[Saved data entries]
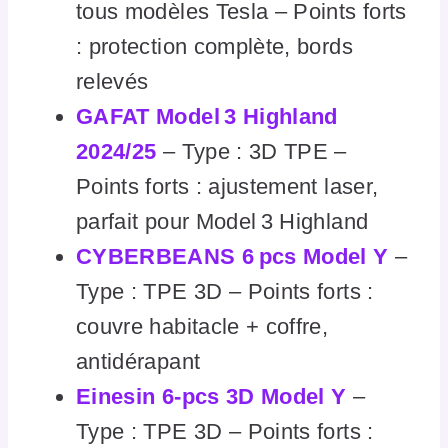
tous modèles Tesla – Points forts
: protection complète, bords
relevés
GAFAT Model 3 Highland
2024/25
– Type : 3D TPE –
Points forts : ajustement laser,
parfait pour Model 3 Highland
CYBERBEANS 6 pcs Model Y
–
Type : TPE 3D – Points forts :
couvre habitacle + coffre,
antidérapant
Einesin 6‑pcs 3D Model Y
–
Type : TPE 3D – Points forts :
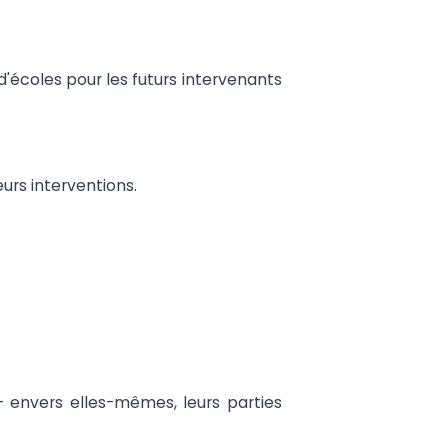
d'écoles pour les futurs intervenants
urs interventions.
 envers elles-mêmes, leurs parties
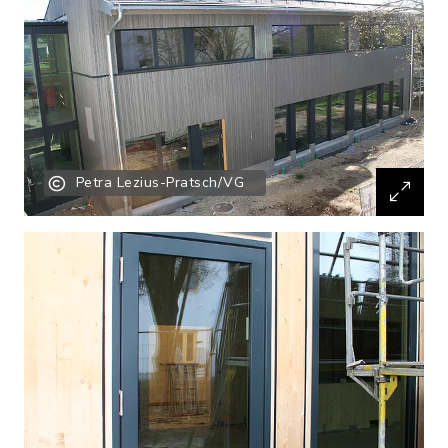
Petra Lezius-Pratsch/VG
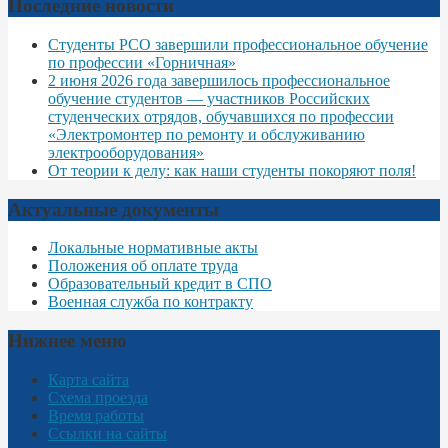
Последние новости
Студенты РСО завершили профессиональное обучение
по профессии «Горничная»
2 июня 2026 года завершилось профессиональное
обучение студентов — участников Российских
студенческих отрядов, обучавшихся по профессии
«Электромонтер по ремонту и обслуживанию
электрооборудования»
От теории к делу: как наши студенты покоряют поля!
Актуальные документы
Локальные нормативные акты
Положения об оплате труда
Образовательный кредит в СПО
Военная служба по контракту
Нижнее меню
Карта сайта
Схема проезда
Время работы
Ссылки на сайты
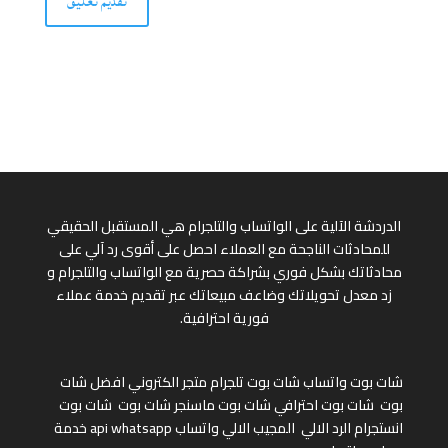
الدردشة الآلية على الواتساب والتلجرام هي المستقبل الحقيقي
للمحادثات الناجحة مع العملاء احصل على أقوى رد آلي على
محادثاتك بشكل فوري بشراكة حصرية مع الواتساب والتلجرام و
زد معدل تحويلاتك وضاعف مبيعاتك عبر تقديم خدمة عملاء
فورية احترافية.
شات بوت واتساب
شات بوت تلجرام
متجر الكتروني
افضل شات
بوت
شات بوت احترافي
شات بوت ماسنجر
شات بوت
شات بوت
انستجرام
الرد الالي
المجيب الالي واتساب
api whatsapp
خدمة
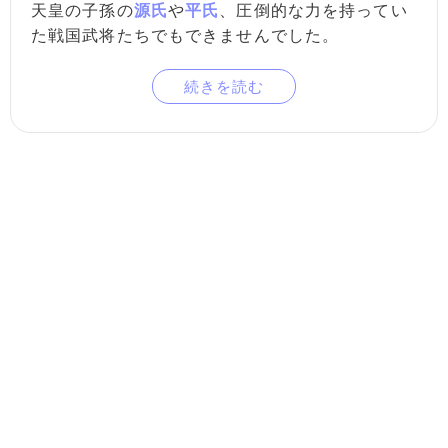
天皇の子孫の
源氏
や
平氏
、圧倒的な力を持ってい
た戦国武将たちでもできませんでした。
続きを読む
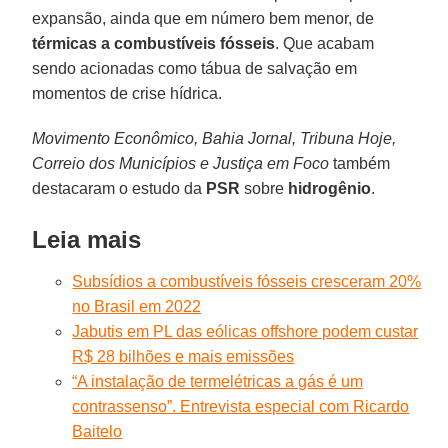
expansão, ainda que em número bem menor, de
térmicas a combustíveis fósseis
. Que acabam
sendo acionadas como tábua de salvação em
momentos de crise hídrica.
Movimento Econômico, Bahia Jornal, Tribuna Hoje,
Correio dos Municípios e Justiça em Foco
também
destacaram o estudo da
PSR
sobre
hidrogênio
.
Leia mais
Subsídios a combustíveis fósseis cresceram 20%
no Brasil em 2022
Jabutis em PL das eólicas offshore podem custar
R$ 28 bilhões e mais emissões
“A instalação de termelétricas a gás é um
contrassenso”. Entrevista especial com Ricardo
Baitelo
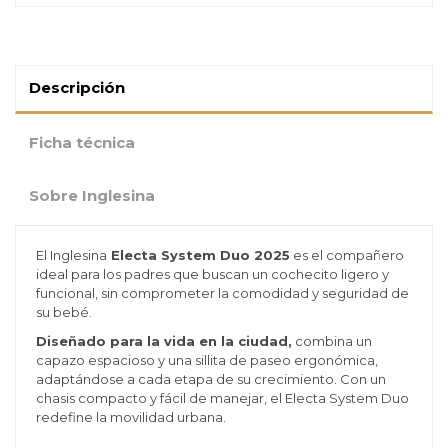
Descripción
Ficha técnica
Sobre Inglesina
El Inglesina
Electa System Duo 2025
es el compañero
ideal para los padres que buscan un cochecito ligero y
funcional, sin comprometer la comodidad y seguridad de
su bebé.
Diseñado para la vida en la ciudad,
combina un
capazo espacioso y una sillita de paseo ergonómica,
adaptándose a cada etapa de su crecimiento. Con un
chasis compacto y fácil de manejar, el Electa System Duo
redefine la movilidad urbana.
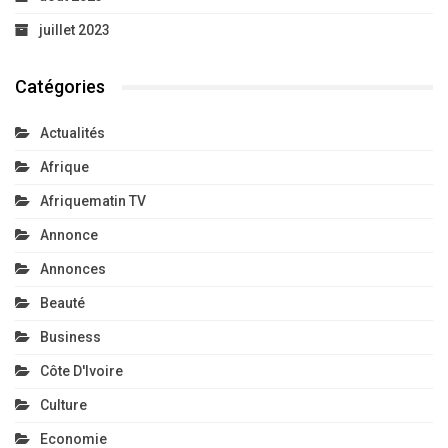
juillet 2023
Catégories
Actualités
Afrique
Afriquematin TV
Annonce
Annonces
Beauté
Business
Côte D'Ivoire
Culture
Economie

• PROBLEM:
Go down the entries above from the line containing "parfait pour Model 3 Highland" to the line containing "للمحادثات الناجحة مع" and write out each line exactly, leaving pictures out.

• WRITTEN REPLY:
parfait pour Model 3 Highland
CYBERBEANS 6 pcs Model Y
–
Type : TPE 3D – Points forts :
couvre habitacle + coffre,
antidérapant
Einesin 6‑pcs 3D Model Y
–
Type : TPE 3D – Points forts :
d'écoles pour les futurs intervenants
urs interventions.
 envers elles-mêmes, leurs parties
Petra Lezius-Pratsch/VG
Последние новости
Студенты РСО завершили профессиональное обучение
по профессии «Горничная»
2 июня 2026 года завершилось профессиональное
обучение студентов — участников Российских
студенческих отрядов, обучавшихся по профессии
«Электромонтер по ремонту и обслуживанию
электрооборудования»
От теории к делу: как наши студенты покоряют поля!
Актуальные документы
Локальные нормативные акты
Положения об оплате труда
Образовательный кредит в СПО
Военная служба по контракту
Нижнее меню
Карта сайта
Схема проезда
Время работы
Ссылки на сайты
الدردشة الآلية على الواتساب والتلجرام هي المستقبل الحقيقي
للمحادثات الناجحة مع العملاء احصل على أقوى رد آلي على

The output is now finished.